周庄并不觉得徐轻羽说了什么不合时宜的话,反倒一字一句严肃道:“每个时代都需要止痛药。”
徐轻羽余光注意到咖啡馆外有新的黑色轿车停放,保镖打扮的黑衣人守在门外,所以从他们进来起,这间店就再没有其他客人。
徐轻羽不想打扰店主生意,再休息片刻后和周庄一起上车。两人并排坐在后座,周庄问徐轻羽讨要回那颗红药丸,徐轻羽嫌他小气,不给。
周庄不费口舌,直接上手,在徐轻羽衣服口袋摸索。徐轻羽扭捏着腰胯往周庄身上蹭,车子停入宅院库门后,他坐在周庄腿上不愿意下来。

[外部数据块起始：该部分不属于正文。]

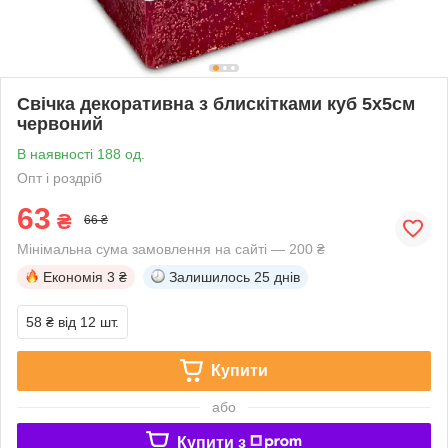
Свічка декоративна з блискітками куб 5х5см
червоний
В наявності 188 од.
Опт і роздріб
63
₴
66 ₴
Мінімальна сума замовлення на сайті — 200 ₴
Економія
3 ₴
Залишилось
25 днів
58 ₴
від 12 шт.
Купити
або
Купити з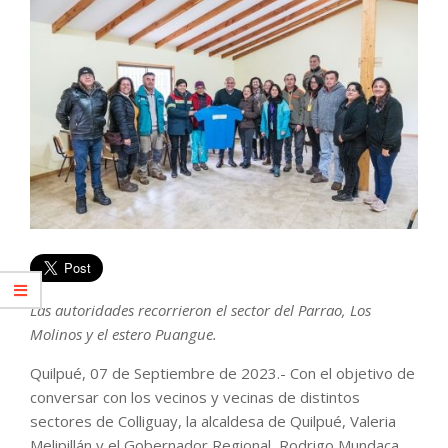
Las autoridades recorrieron el sector del Parrao, Los
Molinos y el estero Puangue.
Quilpué, 07 de Septiembre de 2023.- Con el objetivo de
conversar con los vecinos y vecinas de distintos
sectores de Colliguay, la alcaldesa de Quilpué, Valeria
Melipillán y el Gobernador Regional, Rodrigo Mundaca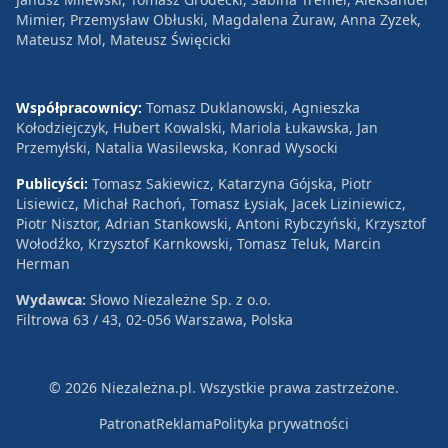
Mimier, Przemysław Obłuski, Magdalena Żuraw, Anna Zyzek,
Mateusz Mol, Mateusz Święcicki
Współpracownicy:
Tomasz Duklanowski, Agnieszka
Kołodziejczyk, Hubert Kowalski, Mariola Łukawska, Jan
Przemyłski, Natalia Wasilewska, Konrad Wysocki
Publicyści:
Tomasz Sakiewicz, Katarzyna Gójska, Piotr
Lisiewicz, Michał Rachoń, Tomasz Łysiak, Jacek Liziniewicz,
Piotr Nisztor, Adrian Stankowski, Antoni Rybczyński, Krzysztof
Wołodźko, Krzysztof Karnkowski, Tomasz Teluk, Marcin
Herman
Wydawca:
Słowo Niezależne Sp. z o.o.
Filtrowa 63 / 43, 02-056 Warszawa, Polska
© 2026 Niezależna.pl. Wszystkie prawa zastrzeżone.
Patronat
Reklama
Polityka prywatności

周庄于是让司机和保镖先离开,徐轻羽从后视镜里确认车库里不再有其他人,才去夺周庄的唇。
周庄侧脸避开,徐轻羽也不强求,说:“那我去找别人。”
徐轻羽像是要用实际行动向周庄表明,之前在咖啡馆的交谈全都不是他的兴趣所在,也与他无关,他想要的只有肉欲,周庄不给,他就去找别人。
周庄不吃激将法,说:“行啊。”他还是一副什么都看透的神情,吃准徐轻羽只是嘴上说说。
徐轻羽不甘示弱,怪周庄:“那你快把我最喜欢的那个保镖调回来。”
就是他在餐厅勾引过的那个,第二天,那个身材绝佳的保镖就不见了,徐轻羽甚至不知道那人叫什么名字。
“到底是谁在口是心非?”徐轻羽在周庄耳边吹气,轻轻唤他他,“papa。”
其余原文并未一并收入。